YOUR ASSIGNMENT: I would like every record reproduced exactly, with the pictures left out.

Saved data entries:

== == ==

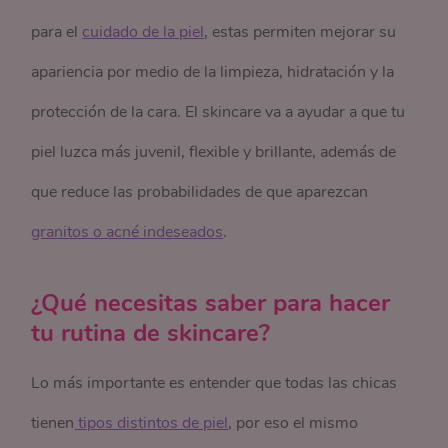
para el
cuidado de la piel
, estas permiten mejorar su
apariencia por medio de la limpieza, hidratación y la
protección de la cara. El skincare va a ayudar a que tu
piel luzca más juvenil, flexible y brillante, además de
que reduce las probabilidades de que aparezcan
granitos o acné indeseados
.
¿Qué necesitas saber para hacer
tu rutina de skincare?
Lo más importante es entender que todas las chicas
tienen
 tipos distintos de piel
, por eso el mismo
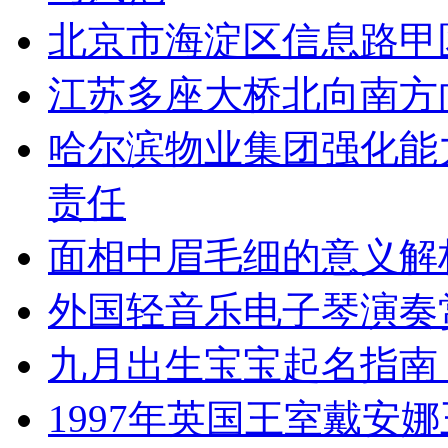
北京市海淀区信息路甲
江苏多座大桥北向南方
哈尔滨物业集团强化能
责任
面相中眉毛细的意义解
外国轻音乐电子琴演奏
九月出生宝宝起名指南
1997年英国王室戴安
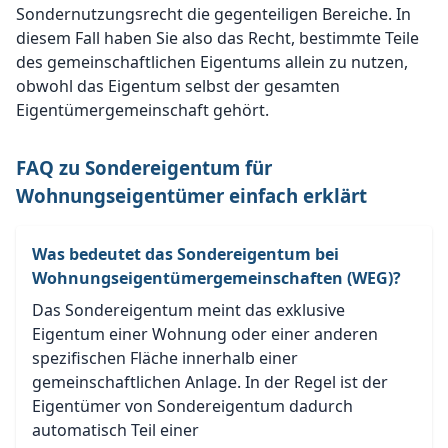
Sondernutzungsrecht die gegenteiligen Bereiche. In
diesem Fall haben Sie also das Recht, bestimmte Teile
des gemeinschaftlichen Eigentums allein zu nutzen,
obwohl das Eigentum selbst der gesamten
Eigentümergemeinschaft gehört.
FAQ zu Sondereigentum für
Wohnungseigentümer einfach erklärt
Was bedeutet das Sondereigentum bei
Wohnungseigentümergemeinschaften (WEG)?
Das Sondereigentum meint das exklusive
Eigentum einer Wohnung oder einer anderen
spezifischen Fläche innerhalb einer
gemeinschaftlichen Anlage. In der Regel ist der
Eigentümer von Sondereigentum dadurch
automatisch Teil einer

== == ==

EXERCISE RESPONSE:
para el
cuidado de la piel
, estas permiten mejorar su
apariencia por medio de la limpieza, hidratación y la
protección de la cara. El skincare va a ayudar a que tu
piel luzca más juvenil, flexible y brillante, además de
que reduce las probabilidades de que aparezcan
granitos o acné indeseados
.
¿Qué necesitas saber para hacer
tu rutina de skincare?
Lo más importante es entender que todas las chicas
tienen
 tipos distintos de piel
, por eso el mismo
北京市海淀区信息路甲
江苏多座大桥北向南方
哈尔滨物业集团强化能
责任
面相中眉毛细的意义解
外国轻音乐电子琴演奏
九月出生宝宝起名指南
1997年英国王室戴安
Sondernutzungsrecht die gegenteiligen Bereiche. In
diesem Fall haben Sie also das Recht, bestimmte Teile
des gemeinschaftlichen Eigentums allein zu nutzen,
obwohl das Eigentum selbst der gesamten
Eigentümergemeinschaft gehört.
FAQ zu Sondereigentum für
Wohnungseigentümer einfach erklärt
Was bedeutet das Sondereigentum bei
Wohnungseigentümergemeinschaften (WEG)?
Das Sondereigentum meint das exklusive
Eigentum einer Wohnung oder einer anderen
spezifischen Fläche innerhalb einer
gemeinschaftlichen Anlage. In der Regel ist der
Eigentümer von Sondereigentum dadurch
automatisch Teil einer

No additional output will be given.